Task to carry out:
Restate each of the lines below word for word and drop every picture.

─── Data for this exercise ───

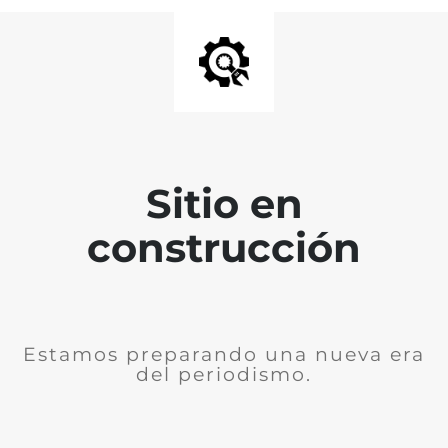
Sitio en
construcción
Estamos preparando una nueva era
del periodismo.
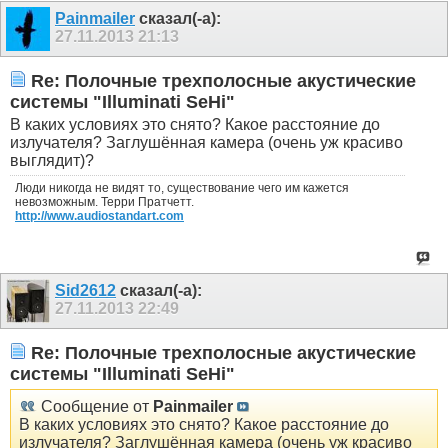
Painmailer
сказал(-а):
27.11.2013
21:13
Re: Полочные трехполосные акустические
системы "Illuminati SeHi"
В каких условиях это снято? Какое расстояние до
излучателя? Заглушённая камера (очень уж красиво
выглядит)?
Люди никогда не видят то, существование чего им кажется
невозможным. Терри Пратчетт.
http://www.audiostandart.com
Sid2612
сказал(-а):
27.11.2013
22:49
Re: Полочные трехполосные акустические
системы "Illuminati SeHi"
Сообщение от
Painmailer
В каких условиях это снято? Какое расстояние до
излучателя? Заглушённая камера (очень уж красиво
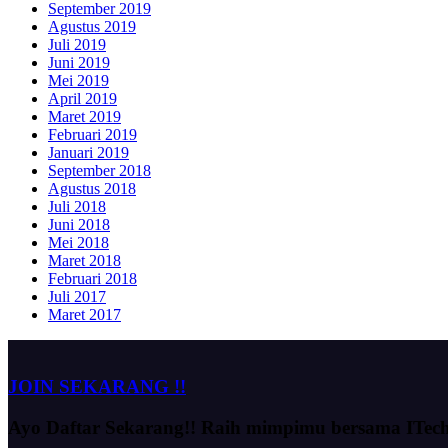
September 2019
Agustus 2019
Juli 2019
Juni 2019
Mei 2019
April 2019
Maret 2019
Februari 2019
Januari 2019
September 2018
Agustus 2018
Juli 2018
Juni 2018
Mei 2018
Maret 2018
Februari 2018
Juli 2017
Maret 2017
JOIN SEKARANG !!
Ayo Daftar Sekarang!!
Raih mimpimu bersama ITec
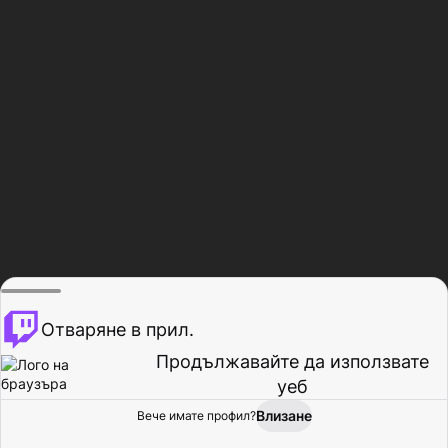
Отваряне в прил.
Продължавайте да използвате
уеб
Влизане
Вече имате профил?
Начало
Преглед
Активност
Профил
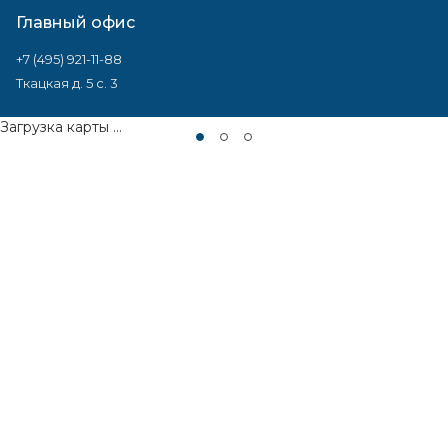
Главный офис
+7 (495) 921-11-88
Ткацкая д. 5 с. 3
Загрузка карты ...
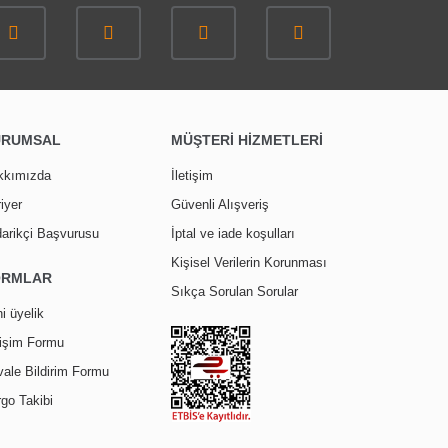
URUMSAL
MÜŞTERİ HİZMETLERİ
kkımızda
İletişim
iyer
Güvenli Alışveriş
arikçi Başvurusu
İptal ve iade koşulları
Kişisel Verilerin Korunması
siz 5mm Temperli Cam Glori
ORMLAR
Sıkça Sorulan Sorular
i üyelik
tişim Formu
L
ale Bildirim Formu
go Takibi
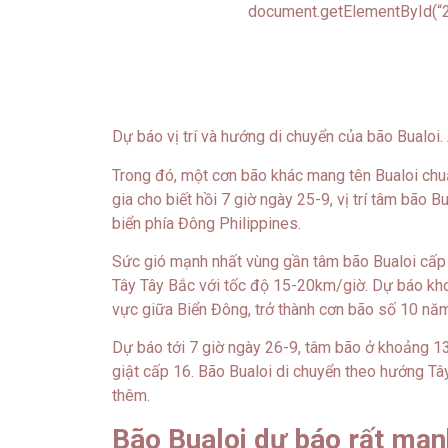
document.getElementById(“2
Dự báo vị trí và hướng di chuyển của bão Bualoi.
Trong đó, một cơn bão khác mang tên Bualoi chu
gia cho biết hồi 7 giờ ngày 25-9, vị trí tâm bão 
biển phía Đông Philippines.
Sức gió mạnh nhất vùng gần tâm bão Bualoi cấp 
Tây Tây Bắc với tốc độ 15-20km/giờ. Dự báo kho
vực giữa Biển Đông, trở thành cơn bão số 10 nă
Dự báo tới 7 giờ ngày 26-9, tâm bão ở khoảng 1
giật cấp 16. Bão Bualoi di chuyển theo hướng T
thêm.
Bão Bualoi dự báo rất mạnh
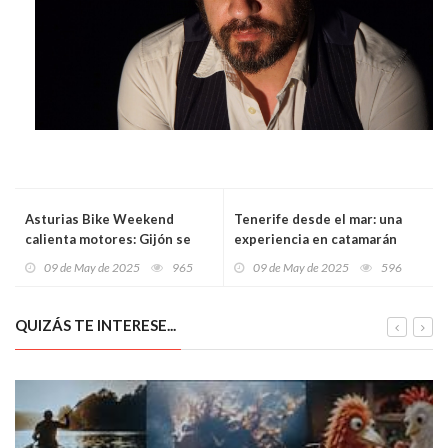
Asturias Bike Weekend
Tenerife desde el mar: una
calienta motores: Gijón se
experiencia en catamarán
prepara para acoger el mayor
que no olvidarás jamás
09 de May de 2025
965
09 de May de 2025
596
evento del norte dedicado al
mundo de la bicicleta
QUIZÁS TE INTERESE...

───

Result of the task:
Sitio en
construcción
Estamos preparando una nueva era
del periodismo.
Painmailer
сказал(-а):
27.11.2013
21:13
Re: Полочные трехполосные акустические
системы "Illuminati SeHi"
В каких условиях это снято? Какое расстояние до
излучателя? Заглушённая камера (очень уж красиво
выглядит)?
Люди никогда не видят то, существование чего им кажется
невозможным. Терри Пратчетт.
http://www.audiostandart.com
Sid2612
сказал(-а):
27.11.2013
22:49
Re: Полочные трехполосные акустические
системы "Illuminati SeHi"
Сообщение от
Painmailer
В каких условиях это снято? Какое расстояние до
излучателя? Заглушённая камера (очень уж красиво
September 2019
Agustus 2019
Juli 2019
Juni 2019
Mei 2019
April 2019
Maret 2019
Februari 2019
Januari 2019
September 2018
Agustus 2018
Juli 2018
Juni 2018
Mei 2018
Maret 2018
Februari 2018
Juli 2017
Maret 2017
JOIN SEKARANG !!
Ayo Daftar Sekarang!!
Raih mimpimu bersama ITec
Отваряне в прил.
Продължавайте да използвате
уеб
Влизане
Вече имате профил?
Начало
Преглед
Активност
Профил
Главный офис
+7 (495) 921-11-88
Ткацкая д. 5 с. 3
Загрузка карты ...
URUMSAL
MÜŞTERİ HİZMETLERİ
kkımızda
İletişim
iyer
Güvenli Alışveriş
arikçi Başvurusu
İptal ve iade koşulları
Kişisel Verilerin Korunması
siz 5mm Temperli Cam Glori
ORMLAR
Sıkça Sorulan Sorular
i üyelik
tişim Formu
L
ale Bildirim Formu
go Takibi
document.getElementById(“2
Dự báo vị trí và hướng di chuyển của bão Bualoi.
Trong đó, một cơn bão khác mang tên Bualoi chu
gia cho biết hồi 7 giờ ngày 25-9, vị trí tâm bão 
biển phía Đông Philippines.
Sức gió mạnh nhất vùng gần tâm bão Bualoi cấp 
Tây Tây Bắc với tốc độ 15-20km/giờ. Dự báo kho
vực giữa Biển Đông, trở thành cơn bão số 10 nă
Dự báo tới 7 giờ ngày 26-9, tâm bão ở khoảng 1
giật cấp 16. Bão Bualoi di chuyển theo hướng T
thêm.
Bão Bualoi dự báo rất mạnh
Asturias Bike Weekend
Tenerife desde el mar: una
calienta motores: Gijón se
experiencia en catamarán
prepara para acoger el mayor
que no olvidarás jamás
09 de May de 2025
965
09 de May de 2025
596
evento del norte dedicado al
mundo de la bicicleta
QUIZÁS TE INTERESE...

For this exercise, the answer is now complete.